You can more or less date the comprehensive change, because you knew
when undergraduates stopped spelling properly. I had to start
correcting spellings round about 1980." He is shocked that, at an
Oxford college, one of his sons became known as an oddball: "the boy
who listens to classical music. That is very extraordinary".
Now, 13 years after his own escape from Oxford, he’s still pleased by
his Turkish students on the elite campus of Bilkent, and has just
lunched with two scholarship-winning alumni in London. If a few of
them do resemble the vacant divas of 1960s Italian art films ("a
splendid looking girl with long blonde tresses and utterly empty eyes
looking out over the Bay of Naples from Capri"), or else come in the
form of stolid Turkish nationalists who "look like Second and Third
Murderer" in Macbeth, then elsewhere he will mostly encounter "a row
of bright faces" who "do turn out very well".
Turkey, more or less in Europe but only intermittently of it, supplies
some of the most audacious sections of The Atlantic and its Enemies.
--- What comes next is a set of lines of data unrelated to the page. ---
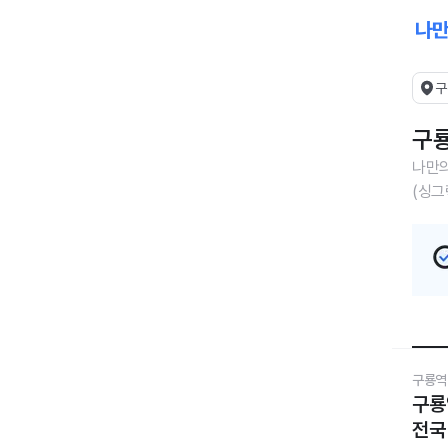
구
구룡
나만의
(싱그
구룡역
구룡
전국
Stone’s Turkish vantage-point allows him to launch into cross-cultural
leaps that make his history an exhilarating read, even when its
liberal readers will be tearing out handfuls of hair. He connects, for
instance, Kurdish nationalism with its Scottish counterpart and
defines the double identity he shares with Kurdish friends: "Yes I’m a
Scot, but I’m also British, and the British would easily come first."
He enumerates the crimes of the Kurdish militants of the PKK, argues
that the army "never behaved as badly" as the rebel guerrillas, and
when we talk takes issue with Harold Pinter and the human-rights
defenders of the well-meaning West: a recurrent bugbear in his book.
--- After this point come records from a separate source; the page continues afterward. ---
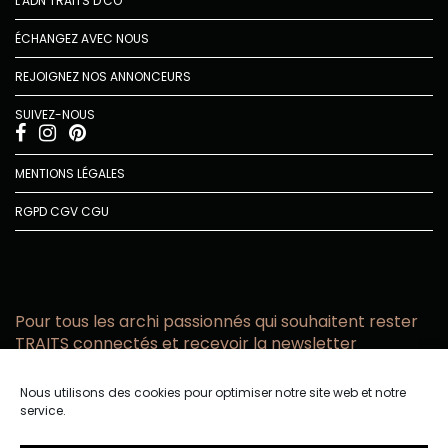
L'ADN TRAITS D'CO
ÉCHANGEZ AVEC NOUS
REJOIGNEZ NOS ANNONCEURS
SUIVEZ-NOUS
MENTIONS LÉGALES
RGPD
CGV
CGU
Pour tous les archi passionnés qui souhaitent rester
TRAITS connectés et recevoir la newsletter
Vous acceptez de recevoir l’actualité TRAITS D’CO par
Nous utilisons des cookies pour optimiser notre site web et notre
email
service.
Vous affirmez avoir pris connaissance de notre politique de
"Like anybody who’s connected with the theatre, or at least anybody
who’s any good connected to the theatre, he talked drivel about
politics." Note that "anybody who’s any good".
Stone can even find warm words for the "therapeutic" army coup of 1980
that (for him) set Turkey on its course towards modernisation and
prosperity. "One doesn’t like to defend military coups," he says, "but
if you were the parent of small children in Ankara in 1979-1980, used
to hearing the gunfire coming from this quarter and that, with queues
for everything and the lights going out, you’d say ‘Thank God for the
army’."
After the interview and the election, I email Stone to ask his opinion
of this week’s frantic manoeuvres over "political reform" at
Westminster. In return, decisive action by the top brass gets another
glowing reference from him. "Off the cuff", he replies, "the whole
thing just shows what a bad thing it is that we don’t just change the
rules such that each constituency has to have about 500,000 people".
We should "cut the number of MPs to about 350" and double the pay of
the remaining members – "but that might mean getting some Turkish
generals to do their stuff". Somehow, I can’t see either the blue or
yellow flank of our own incoming regime signing up for that.